Well, well. I have used JW vienna and munich, always JW pils as base, crystal, caramalt and dark munich recently and use JW wheat too. Never been unhappy with the Vienna, but maybe its time to try a different brand. Have always enjoyed their malts and never found anything to be lacking. Its the Buy Local debate isnt it? I dont have anything to compare with, but I find JW malts good. Funnily enough, I've never used JW Ale malt.


----------



## mje1980 (18/10/12)

mckenry said:


> Well, well. I have used JW vienna and munich, always JW pils as base, crystal, caramalt and dark munich recently and use JW wheat too. Never been unhappy with the Vienna, but maybe its time to try a different brand. Have always enjoyed their malts and never found anything to be lacking. Its the Buy Local debate isnt it?
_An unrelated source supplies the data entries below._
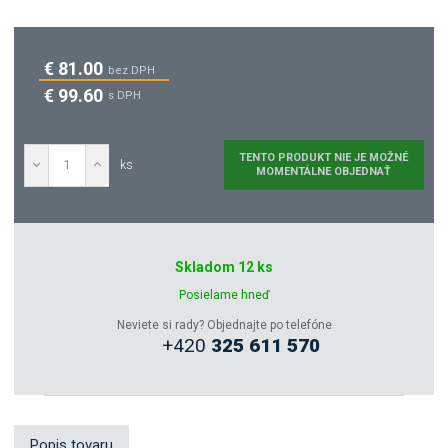
€ 81.00
bez DPH
€ 99.60
s DPH
TENTO PRODUKT NIE JE MOŽNÉ
ks
MOMENTÁLNE OBJEDNAŤ
Tento Produkt Sa Nedá
Momentálne Dopytovať
Skladom 12 ks
Posielame hneď
Zeptejte se odborníka
Neviete si rady? Objednajte po telefóne
+420
325 611 570
Sdílet
Popis tovaru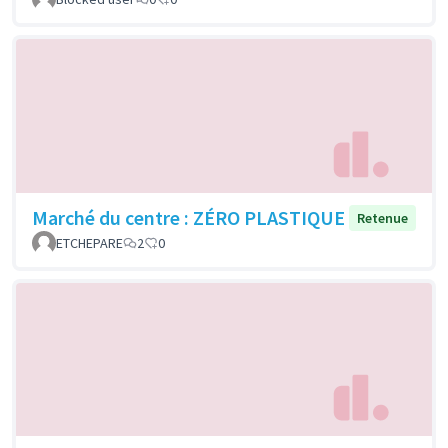
Marché du centre : ZÉRO PLASTIQUE
Retenue
ETCHEPARE
2
0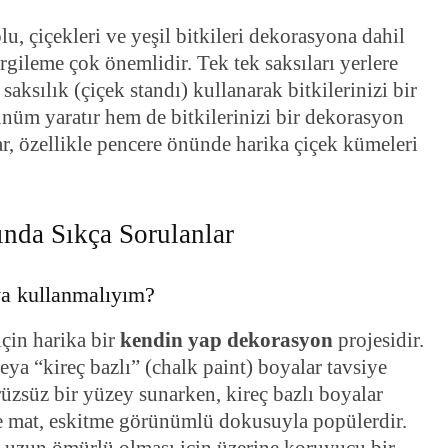
, çiçekleri ve yeşil bitkileri dekorasyona dahil
gileme çok önemlidir. Tek tek saksıları yerlere
saksılık (çiçek standı) kullanarak bitkilerinizi bir
ünüm yaratır hem de bitkilerinizi bir dekorasyon
lar, özellikle pencere önünde harika çiçek kümeleri
nda Sıkça Sorulanlar
ya kullanmalıyım?
çin harika bir
kendin yap dekorasyon
projesidir.
eya “kireç bazlı” (chalk paint) boyalar tavsiye
rüzsüz bir yüzey sunarken, kireç bazlı boyalar
 mat, eskitme görünümlü dokusuyla popülerdir.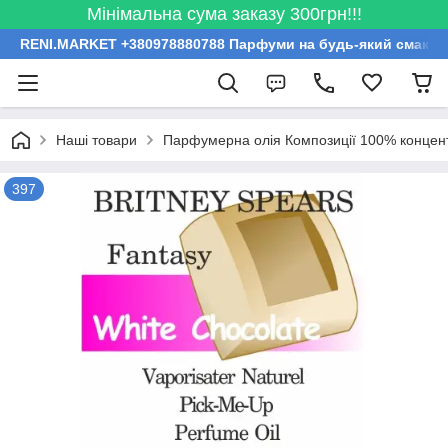
Мінімальна сума заказу 300грн!!!
RENI.MARKET +380978880788 Парфуми на будь-який смак за
Наші товари
Парфумерна олія Композиції 100% концент
397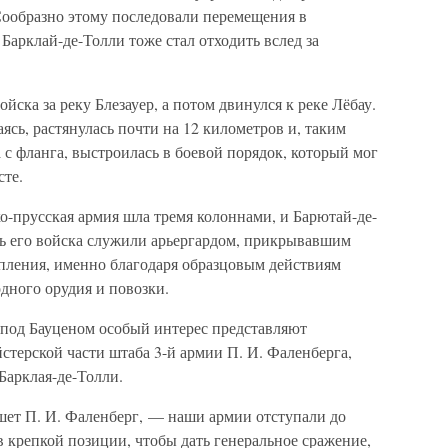
Сообразно этому последовали перемещения в
 Барклай-де-Толли тоже стал отходить вслед за
ска за реку Блезауер, а потом двинулся к реке Лёбау.
аясь, растянулась почти на 12 километров и, таким
 с фланга, выстроилась в боевой порядок, который мог
сте.
о-прусская армия шла тремя колоннами, и Барютай-де-
рь его войска служили арьергардом, прикрывавшим
упления, именно благодаря образцовым действиям
одного орудия и повозки.
 под Бауценом особый интерес представляют
терской части штаба 3-й армии П. И. Фаленберга,
Барклая-де-Толли.
ет П. И. Фаленберг, — наши армии отступали до
в крепкой позиции, чтобы дать генеральное сражение,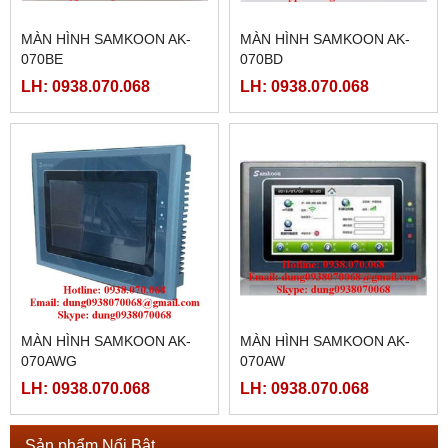
MÀN HÌNH SAMKOON AK-
MÀN HÌNH SAMKOON AK-
070BE
070BD
LH: 0938.070.068
LH: 0938.070.068
MÀN HÌNH SAMKOON AK-
MÀN HÌNH SAMKOON AK-
070AWG
070AW
LH: 0938.070.068
LH: 0938.070.068
Sản phẩm Nổi Bật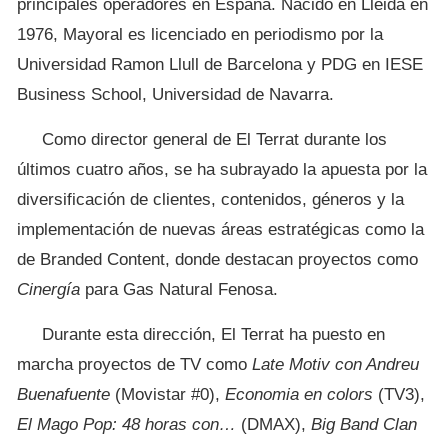
principales operadores en España. Nacido en Lleida en
1976, Mayoral es licenciado en periodismo por la
Universidad Ramon Llull de Barcelona y PDG en IESE
Business School, Universidad de Navarra.
Como director general de El Terrat durante los
últimos cuatro años, se ha subrayado la apuesta por la
diversificación de clientes, contenidos, géneros y la
implementación de nuevas áreas estratégicas como la
de Branded Content, donde destacan proyectos como
Cinergía
para Gas Natural Fenosa.
Durante esta dirección, El Terrat ha puesto en
marcha proyectos de TV como
Late Motiv con Andreu
Buenafuente
(Movistar #0),
Economia en colors
(TV3),
El Mago Pop: 48 horas con…
(DMAX),
Big Band Clan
I dont have anything to compare with, but I find JW malts good. Funnily enough, I've never used JW Ale malt.



JW make fine malt, no doubt about it, but man, a UK ale made with Maris otter, or Golden promise, halcyon etc, and a pils/ helles etc ( i have one on tap now ) made with Weyermann pils, or Best pilz ( my current fave pils ) just seems to have an extra character about it. If all i could get was JW, i'd happily use it no problem, but i really like my imported malts.

Im a malt snob, as well as a beer snob haha


----------



## Byran (18/10/12)

mje1980 said:


> JW make fine malt, no doubt about it, but man, a UK ale made with Maris otter, or Golden promise, halcyon etc, and a pils/ helles etc ( i have one on tap now ) made with Weyermann pils, or Best pilz ( my current fave pils ) just seems to have an extra character about it. If all i could get was JW, i'd happily use it no problem, but i really like my imported malts.
> 
> Im a malt snob, as well as a beer snob haha


I definitely agree, i think that the JW malts are great quality but I must admit I dont think they are the same at all as their imported counterparts.
The flavors of each brand are very different. There are subtle and very distinct differences in the flavors that they all contain. I find the JW pilsner to be a bit coarse to my palate, as with their Vienna. I love the Traditional Ale though. I guess you would just need to try them all and find out for yourself!


----------